◆ TASK DIRECTIONS:
Scan the lines below for the string "moja" and report how many lines contain it, giving only the number.

◆ SUPPLIED INFORMATION:

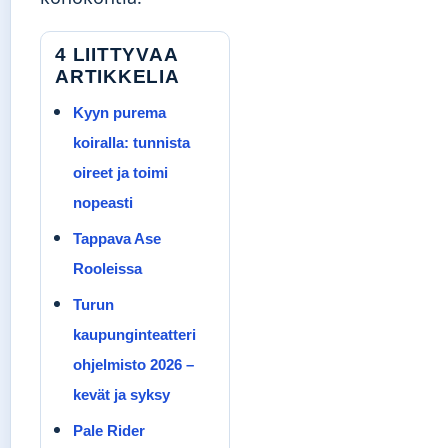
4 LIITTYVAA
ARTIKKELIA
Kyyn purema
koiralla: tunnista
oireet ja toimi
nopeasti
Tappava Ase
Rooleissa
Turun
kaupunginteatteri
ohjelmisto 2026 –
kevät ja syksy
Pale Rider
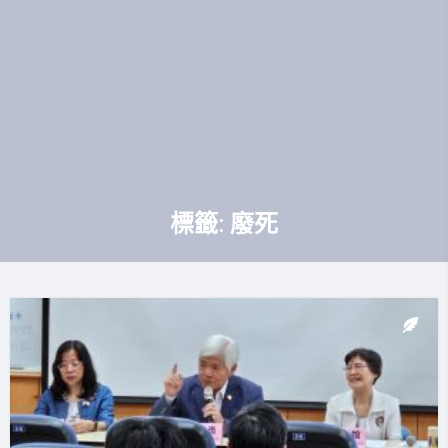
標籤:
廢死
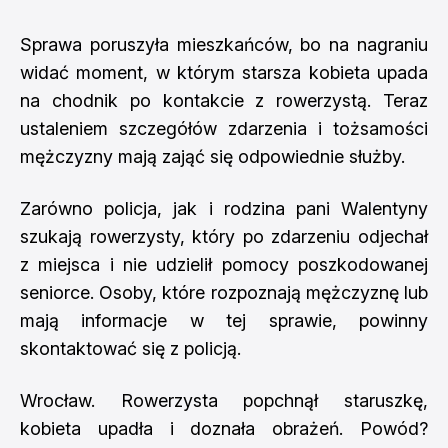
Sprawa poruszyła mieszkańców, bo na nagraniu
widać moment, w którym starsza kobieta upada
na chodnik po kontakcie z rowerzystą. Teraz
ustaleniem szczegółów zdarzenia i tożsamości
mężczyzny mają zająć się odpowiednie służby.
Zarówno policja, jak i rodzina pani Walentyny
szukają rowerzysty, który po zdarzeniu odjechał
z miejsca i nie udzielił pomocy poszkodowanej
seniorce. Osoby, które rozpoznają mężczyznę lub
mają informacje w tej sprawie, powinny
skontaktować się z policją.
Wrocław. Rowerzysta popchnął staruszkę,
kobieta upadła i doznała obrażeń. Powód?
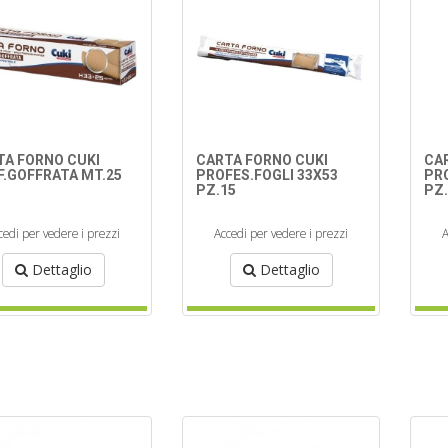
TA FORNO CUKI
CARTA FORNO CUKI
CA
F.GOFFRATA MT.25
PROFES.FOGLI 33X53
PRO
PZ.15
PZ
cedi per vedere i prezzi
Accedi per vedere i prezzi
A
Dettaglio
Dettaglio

==

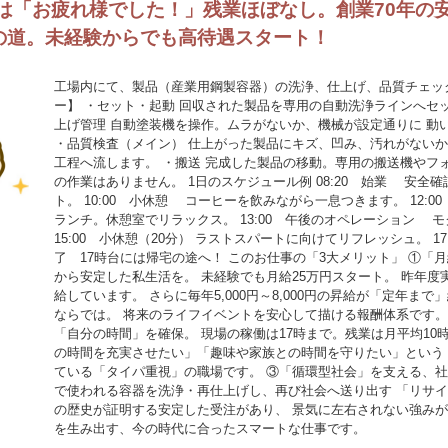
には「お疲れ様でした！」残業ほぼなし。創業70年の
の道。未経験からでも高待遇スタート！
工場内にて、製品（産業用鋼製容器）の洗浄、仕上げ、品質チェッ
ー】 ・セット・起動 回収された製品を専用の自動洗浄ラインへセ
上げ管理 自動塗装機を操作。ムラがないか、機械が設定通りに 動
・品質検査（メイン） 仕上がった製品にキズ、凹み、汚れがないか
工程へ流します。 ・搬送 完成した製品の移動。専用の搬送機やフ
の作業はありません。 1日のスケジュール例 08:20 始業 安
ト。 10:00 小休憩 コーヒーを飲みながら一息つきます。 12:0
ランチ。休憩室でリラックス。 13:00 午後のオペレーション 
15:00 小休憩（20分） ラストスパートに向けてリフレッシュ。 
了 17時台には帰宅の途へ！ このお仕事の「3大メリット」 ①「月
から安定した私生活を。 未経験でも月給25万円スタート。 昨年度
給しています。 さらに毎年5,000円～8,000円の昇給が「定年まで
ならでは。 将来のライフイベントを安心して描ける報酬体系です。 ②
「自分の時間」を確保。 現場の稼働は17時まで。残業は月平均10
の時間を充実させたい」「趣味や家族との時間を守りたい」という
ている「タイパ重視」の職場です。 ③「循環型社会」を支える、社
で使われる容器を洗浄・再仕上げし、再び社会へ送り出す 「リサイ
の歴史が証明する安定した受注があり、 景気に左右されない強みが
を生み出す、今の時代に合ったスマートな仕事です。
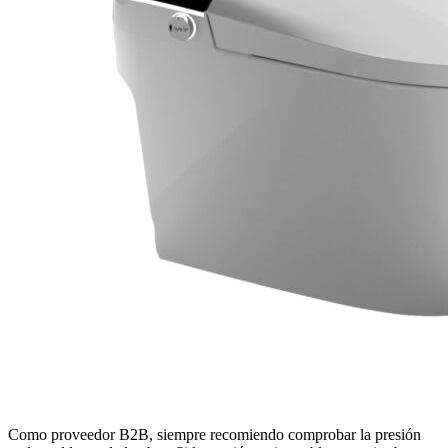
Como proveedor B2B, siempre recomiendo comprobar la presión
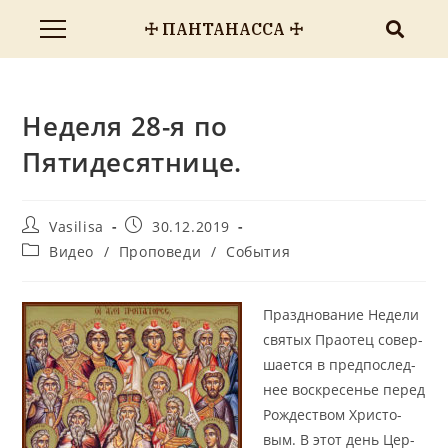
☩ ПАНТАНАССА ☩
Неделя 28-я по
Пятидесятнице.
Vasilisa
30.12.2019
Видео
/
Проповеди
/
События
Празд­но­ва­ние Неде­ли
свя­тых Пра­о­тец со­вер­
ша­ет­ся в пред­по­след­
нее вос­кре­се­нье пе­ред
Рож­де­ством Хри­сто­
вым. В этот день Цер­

* * *

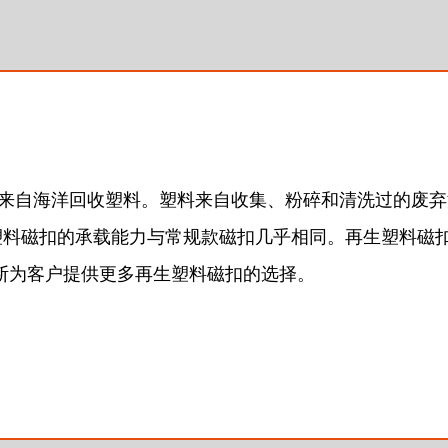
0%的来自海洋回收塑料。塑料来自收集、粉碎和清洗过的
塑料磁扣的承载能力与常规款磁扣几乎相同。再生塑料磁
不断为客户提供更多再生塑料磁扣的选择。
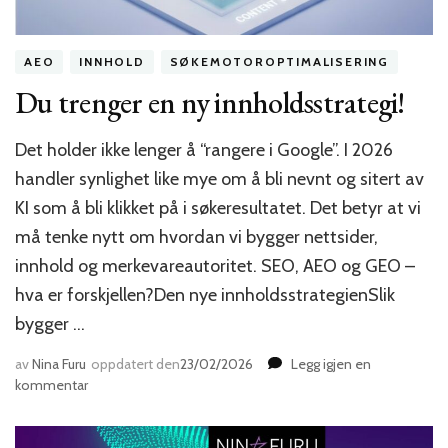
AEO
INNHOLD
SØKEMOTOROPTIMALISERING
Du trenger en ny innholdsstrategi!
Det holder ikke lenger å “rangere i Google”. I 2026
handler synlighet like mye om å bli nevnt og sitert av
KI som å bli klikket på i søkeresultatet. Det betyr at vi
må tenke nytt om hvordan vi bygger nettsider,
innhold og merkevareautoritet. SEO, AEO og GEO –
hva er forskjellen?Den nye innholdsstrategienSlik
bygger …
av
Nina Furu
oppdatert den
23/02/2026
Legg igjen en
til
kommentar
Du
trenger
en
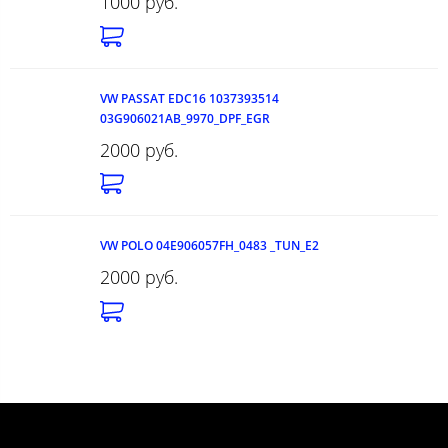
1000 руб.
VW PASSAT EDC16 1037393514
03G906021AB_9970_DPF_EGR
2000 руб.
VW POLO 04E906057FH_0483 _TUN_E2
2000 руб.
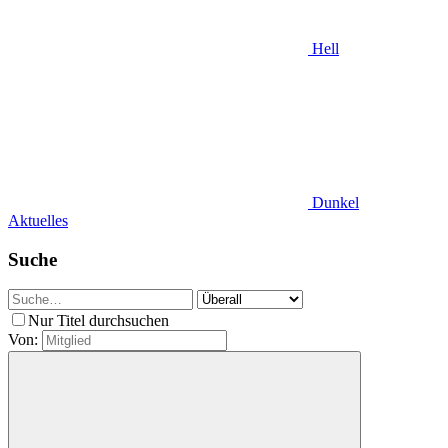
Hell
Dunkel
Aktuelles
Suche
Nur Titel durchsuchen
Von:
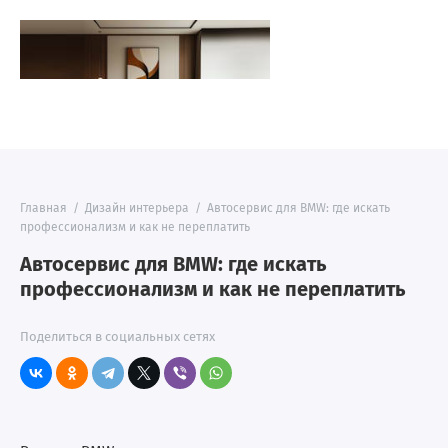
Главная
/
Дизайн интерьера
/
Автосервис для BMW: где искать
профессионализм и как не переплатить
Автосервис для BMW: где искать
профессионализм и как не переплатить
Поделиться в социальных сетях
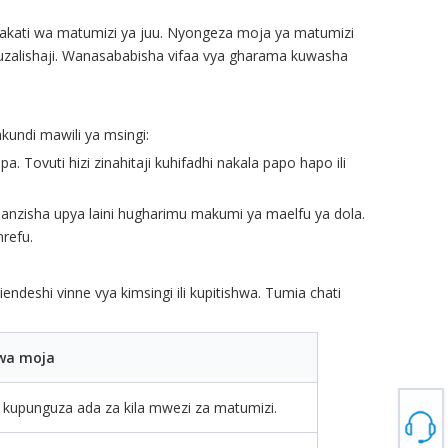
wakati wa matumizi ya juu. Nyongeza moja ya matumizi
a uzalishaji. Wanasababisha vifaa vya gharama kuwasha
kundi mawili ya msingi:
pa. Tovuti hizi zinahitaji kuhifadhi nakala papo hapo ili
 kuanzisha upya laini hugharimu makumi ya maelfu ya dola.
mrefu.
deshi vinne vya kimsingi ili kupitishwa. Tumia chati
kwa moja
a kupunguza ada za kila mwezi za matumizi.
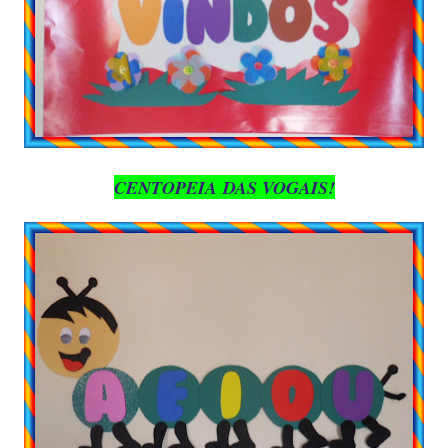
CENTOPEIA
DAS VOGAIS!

◆ ANSWER AREA:
2